I love Radio 7 but we’re so spoiled for choice at the moment with all the great books that are on the go there. It such a damn shame that there are blocks on the BBC iplayer which mean that people outside the U.K. can’t listen in.
The banned season has just started and they are having dramatizations and readings of:
Lady Chatterley’s Lover
Madame Bovary
Animal Farm
Fahrenheit 451
A Clockwork Orange
Brave New World
But the one that I really have to get around to listening to on the iplayer isn’t part of the banned season at all. It’s vintage crime – The Murder of the Maharajah by H.R.F. Keating. I haven’t read it and it’ll be interesting to see what it’s like.
There’s scary stuff scheduled for around Hallowe’en too. The Turn of the Screw, Frankenstein and Sherlock Holmes versus Dracula.
On a more personal note, the builder has finally finished all the work and we’re pleased with the results, now I just have to sort out my devastated garden before the ground freezes up.
We were stuck in the house the whole first week of the school holidays, but today we managed to have a lovely day out in Edinburgh. All going well, my post tomorrow should have some nice photographs of the Water of Leith, the castle and Rose Street.
Looking forward to those Rose Street photos! I have yet to dig out our box of vacation photos to compare them to.
I just finished a mystery by Kate Carlisle called ‘If Books Could Kill’. It takes place at a book fair in Edinburgh and describes in detail many of the places we visited when we were there.
I do wish we could listen to some of those BBC broadcasts, too. We sometimes watch BBC America on television. I subscribe to a podcast of old American radio shows called Strange Tales. Most were original scripts, but some are adaptations of short stories. I feel like a kid again when I listen in bed in the dark with my headphones on – and my husband sleeping soundly beside me, just in case they’re too scary!
I’m glad your builder is finished and that you’re happy with the result. Good luck with your garden. Now that we’re living in the city again, I only have pots to plant in, but I’ve stuffed several with bulbs for next spring.
Joan,
Great to hear from you again. I haven’t heard of Kate Carlisle and I looked in the Fife library catalogue, they only have one book of hers. It seems that she’s more famous in America but I’m going to try her out.
I didn’t have headphones as a kid and when I listened to the radio in bed the sound used to go up and down all the time as the signal was so erratic. Sometimes it would blare out and I’d get into trouble – happy days. I’ve thought about using headphones to listen in bed, I suppose you can now get wireless ones, I have visions of falling asleep with them on and being strangled by a wire!
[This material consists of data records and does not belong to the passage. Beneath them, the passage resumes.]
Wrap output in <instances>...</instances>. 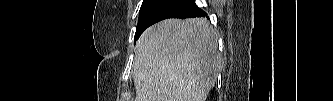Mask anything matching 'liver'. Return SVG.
Masks as SVG:
<instances>
[{"label": "liver", "instance_id": "obj_1", "mask_svg": "<svg viewBox=\"0 0 333 101\" xmlns=\"http://www.w3.org/2000/svg\"><path fill=\"white\" fill-rule=\"evenodd\" d=\"M221 67L215 30L205 18L167 19L135 48V101H206Z\"/></svg>", "mask_w": 333, "mask_h": 101}]
</instances>
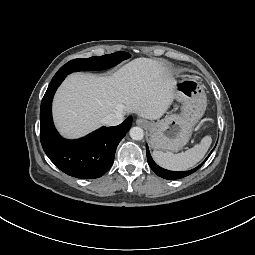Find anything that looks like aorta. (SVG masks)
<instances>
[{
  "instance_id": "aorta-1",
  "label": "aorta",
  "mask_w": 255,
  "mask_h": 255,
  "mask_svg": "<svg viewBox=\"0 0 255 255\" xmlns=\"http://www.w3.org/2000/svg\"><path fill=\"white\" fill-rule=\"evenodd\" d=\"M129 134L133 140H142L144 137V131L140 127H132Z\"/></svg>"
}]
</instances>
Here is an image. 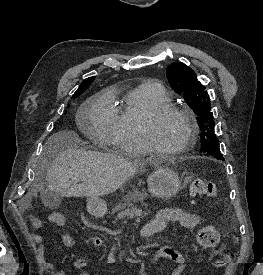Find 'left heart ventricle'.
<instances>
[{
  "label": "left heart ventricle",
  "instance_id": "obj_1",
  "mask_svg": "<svg viewBox=\"0 0 263 275\" xmlns=\"http://www.w3.org/2000/svg\"><path fill=\"white\" fill-rule=\"evenodd\" d=\"M189 134L187 121L177 115H170L161 119L155 127L156 143L168 150L176 149L184 144Z\"/></svg>",
  "mask_w": 263,
  "mask_h": 275
}]
</instances>
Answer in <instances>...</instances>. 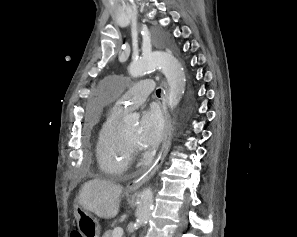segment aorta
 <instances>
[{"label":"aorta","instance_id":"aorta-1","mask_svg":"<svg viewBox=\"0 0 297 237\" xmlns=\"http://www.w3.org/2000/svg\"><path fill=\"white\" fill-rule=\"evenodd\" d=\"M160 69L165 75L169 85L168 105L175 108L185 91L186 78L183 67L178 59L169 52L156 51L143 56L130 63L128 71L132 77L143 76L146 72ZM138 118L134 115L125 117V126L134 125ZM153 192L151 188H145L140 195L136 210V221L139 225H145L151 216L153 209Z\"/></svg>","mask_w":297,"mask_h":237}]
</instances>
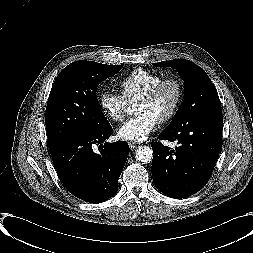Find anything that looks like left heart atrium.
<instances>
[{
    "instance_id": "39dd6f15",
    "label": "left heart atrium",
    "mask_w": 253,
    "mask_h": 253,
    "mask_svg": "<svg viewBox=\"0 0 253 253\" xmlns=\"http://www.w3.org/2000/svg\"><path fill=\"white\" fill-rule=\"evenodd\" d=\"M158 121L148 114H141L125 122L117 131L120 139L141 142L155 130Z\"/></svg>"
}]
</instances>
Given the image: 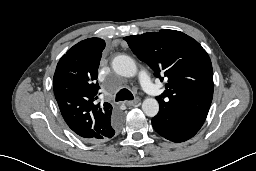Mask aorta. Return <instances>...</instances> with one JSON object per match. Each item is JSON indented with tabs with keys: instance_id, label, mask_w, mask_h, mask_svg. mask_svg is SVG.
Instances as JSON below:
<instances>
[{
	"instance_id": "aorta-1",
	"label": "aorta",
	"mask_w": 256,
	"mask_h": 171,
	"mask_svg": "<svg viewBox=\"0 0 256 171\" xmlns=\"http://www.w3.org/2000/svg\"><path fill=\"white\" fill-rule=\"evenodd\" d=\"M113 70L121 76L133 77L137 73L134 60L127 55H118L112 61ZM142 110L148 117H154L159 111V103L154 98H146L142 103Z\"/></svg>"
}]
</instances>
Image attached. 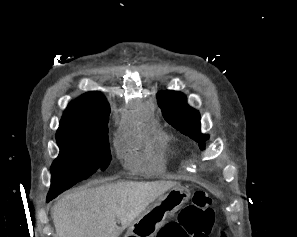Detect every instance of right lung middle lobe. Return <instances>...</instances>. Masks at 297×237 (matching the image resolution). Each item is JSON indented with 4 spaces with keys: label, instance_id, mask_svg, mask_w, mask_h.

It’s a weight off our minds to get the house repairs done because old houses tend to crumble in cold, wet weather if you neglect things. But we could have done without having to pay out the £1,550 which it cost us.
You’re further on than I am, I still have tulip and crocus bulbs to get planted before it’s too late.
Please let me know about any other books which you are reading in the future, or tell me which are your old favourites.
Regards, Katrina
I’m always envious to hear of all the literary shows you have on the radio there. I don’t listen to any radio here, though I expect NPR has some good shows–not certain if they do dramatizations, though–I think not. I do wish we could watch and listen online to the BBC over here, but they do block it–why should they give it away free to the world, eh? Still…I don’t even get BBC America as I have the most basic cable channels. It’s all books for me, I guess.
Danielle,
The great thing about the radio is that you can listen to it on the computer while you are doing your computer stuff.
We pay £145 a year for a TV license and the money goes to the BBC, you must have a license if you have a TV otherwise you can be fined as much as £1,000. I really wouldn’t mind people in other countries being able to access it on-line though.
I don’t watch a lot of TV either although I can be a bit of a news junky.